The occasion for the audit
The programme being audited is Medicare Advantage, through which private insurers cover more than thirty million older Americans. The government pays each insurer monthly, adjusted by risk scores built from members’ documented diagnoses. Sicker members bring higher payments, so documentation is money, and for years documentation grew faster than sickness plausibly could. Congressional advisers estimate the resulting excess payments in the tens of billions of dollars annually. Federal reviews published in March 2026 found that 81 to 91 percent of certain sampled diagnosis codes at three plans lacked proper support, and one major insurer settled with the Department of Justice for 117.7 million dollars over how its diagnosis records were assembled.
The audit machinery that responded is called RADV, Risk Adjustment Data Validation, and it has been rebuilt for scale: roughly two thousand certified coders, quarterly cycles, AI-assisted record review, and payment-year 2020 audits underway since February 2026.

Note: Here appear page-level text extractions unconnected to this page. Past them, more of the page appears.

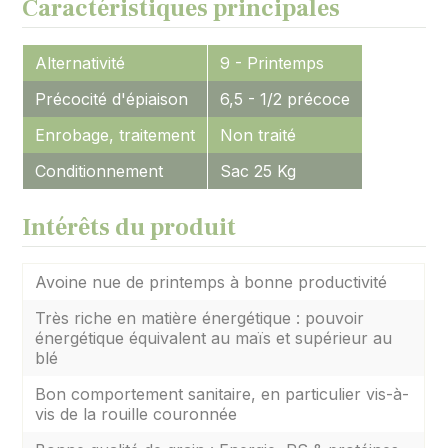
Caractéristiques principales
Alternativité
9 - Printemps
Précocité d'épiaison
6,5 - 1/2 précoce
Enrobage, traitement
Non traité
Conditionnement
Sac 25 Kg
Intérêts du produit
Avoine nue de printemps à bonne productivité
Très riche en matière énergétique : pouvoir
énergétique équivalent au maïs et supérieur au
blé
Bon comportement sanitaire, en particulier vis-à-
vis de la rouille couronnée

The anatomy of the process
The mechanics are almost elegant. The government selects a sample of an insurer’s members, between 35 and 200 depending on contract size. For every diagnosis submitted for those members, the insurer must produce the medical records that support it, within a five-month window. Certified coders then check each record against documentation standards: does the note show the condition was actually monitored, evaluated, assessed, or treated during a real clinical encounter?
Diagnoses that fail become errors. And here is the part that concentrates executive minds: the error rate found in the sample is extrapolated across the entire contract. A 30 percent failure rate in 150 charts becomes a 30 percent clawback on a contract worth hundreds of millions. The sample is small. The consequences are not.
The official RADV audit guidelines set out the full choreography, what triggers selection, how records must be submitted, which documentation passes, how disputes and appeals run, and reading them explains the behaviour of the entire industry right now: insurers are reorganising themselves around the ability to produce, for any diagnosis, on demand, the evidence behind it.
What survival selects for
Talk to compliance teams that have been through the process and a consistent picture emerges of what separates a manageable audit from a catastrophe.
The survivors know their error rate before the government does. They run internal mock audits on their own samples, in both directions, finding unsupported codes and removing them proactively. Arriving at an audit having already corrected your worst findings changes the entire posture of the engagement.
The survivors can find things. A five-month window sounds generous until you are chasing records from four hundred provider offices for care delivered five years ago. Organisations with centralised, indexed, retrievable documentation clear the window comfortably. Organisations running on spreadsheets and email discover that logistics, not medicine, is what fails audits.
The survivors have evidence trails by design. Where AI helped produce a diagnosis, the winning systems stored the source sentence, the rule applied, and the human who confirmed it, so every audited code arrives pre-packaged with its justification. Retrofitting that trail after the audit letter arrives is archaeology under deadline, and it shows.
The transferable lesson
Strip away the healthcare particulars and the RADV template generalises to any organisation whose revenue rests on reported data, which is gradually becoming all of them. Assume a sample of your claims will someday be pulled. Assume the error rate found will be extrapolated. Assume the window to produce evidence will be finite and the examiner unsympathetic.
Then invert those assumptions into design principles: know your own error rate first, correct in both directions before being asked, keep evidence retrievable at the speed of a deadline, and make every consequential number reconstructable years later. Organisations that operate this way describe an unexpected benefit beyond audit survival: their data simply gets better, and decisions built on it get better too.
The audit, it turns out, is just honesty with a schedule. The industries meeting it earliest are writing the manual for everyone else, one five-month evidence window at a time.